[[ Information provided open ]]

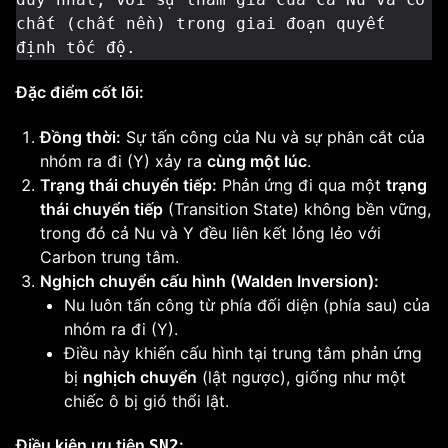
chất (chất nền) trong giai đoạn quyết 
định tốc độ.
Đặc điểm cốt lõi:
Đồng thời:
Sự tấn công của Nu và sự phân cắt của
nhóm ra đi (Y) xảy ra
cùng một lúc
.
Trạng thái chuyển tiếp:
Phản ứng đi qua một
trạng
thái chuyển tiếp
(Transition State) không bền vững,
trong đó cả Nu và Y đều liên kết lỏng lẻo với
Carbon trung tâm.
Nghịch chuyển cấu hình (Walden Inversion):
Nu luôn tấn công từ phía đối diện (phía sau) của
nhóm ra đi (Y).
Điều này khiến cấu hình tại trung tâm phản ứng
bị
nghịch chuyển
(lật ngược), giống như một
chiếc ô bị gió thổi lật.
Điều kiện ưu tiên
:
SN2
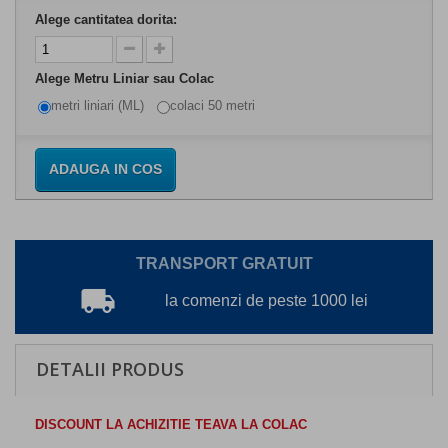
Alege cantitatea dorita:
Alege Metru Liniar sau Colac
metri liniari (ML)
colaci 50 metri
ADAUGA IN COS
TRANSPORT GRATUIT
local_shipping
la comenzi de peste 1000 lei
DETALII PRODUS
DISCOUNT LA ACHIZITIE
TEAVA LA COLAC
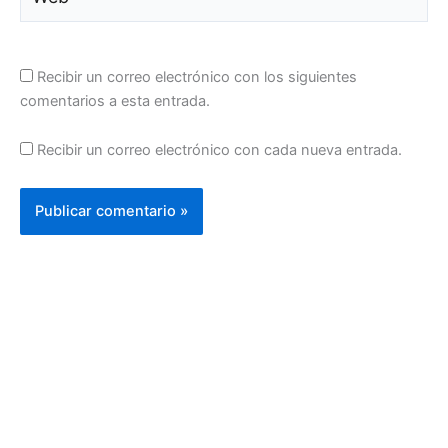
Recibir un correo electrónico con los siguientes
comentarios a esta entrada.
Recibir un correo electrónico con cada nueva entrada.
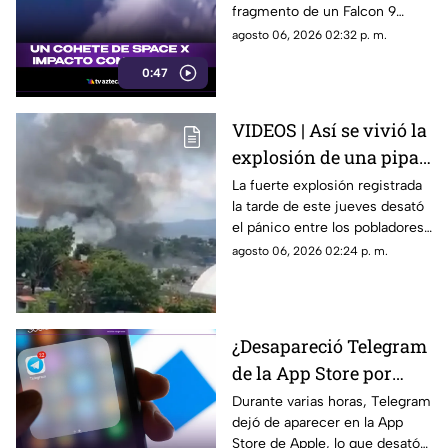
inundaciones repentinas.
fragmento de un Falcon 9
impactó el satélite natural a
agosto 06, 2026 02:32 p. m.
una velocidad impresionante,
0:47
generando un enorme cráter.
VIDEOS | Así se vivió la
explosión de una pipa
de gas en la colonia Las
La fuerte explosión registrada
la tarde de este jueves desató
Granjas, Cuernavaca
el pánico entre los pobladores
de la colonia Las Granjas.
agosto 06, 2026 02:24 p. m.
¿Desapareció Telegram
de la App Store por
censura?
Durante varias horas, Telegram
dejó de aparecer en la App
Store de Apple, lo que desató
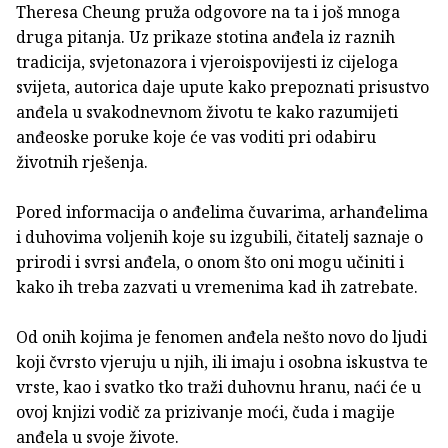
Theresa Cheung pruža odgovore na ta i još mnoga
druga pitanja. Uz prikaze stotina anđela iz raznih
tradicija, svjetonazora i vjeroispovijesti iz cijeloga
svijeta, autorica daje upute kako prepoznati prisustvo
anđela u svakodnevnom životu te kako razumijeti
anđeoske poruke koje će vas voditi pri odabiru
životnih rješenja.
Pored informacija o anđelima čuvarima, arhanđelima
i duhovima voljenih koje su izgubili, čitatelj saznaje o
prirodi i svrsi anđela, o onom što oni mogu učiniti i
kako ih treba zazvati u vremenima kad ih zatrebate.
Od onih kojima je fenomen anđela nešto novo do ljudi
koji čvrsto vjeruju u njih, ili imaju i osobna iskustva te
vrste, kao i svatko tko traži duhovnu hranu, naći će u
ovoj knjizi vodič za prizivanje moći, čuda i magije
anđela u svoje živote.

[[ Information provided closed ]]

**Action item**
This exercise requires the lines of the entries containing the string "entrada".

**Expected output**
comentarios a esta entrada.
Recibir un correo electrónico con cada nueva entrada.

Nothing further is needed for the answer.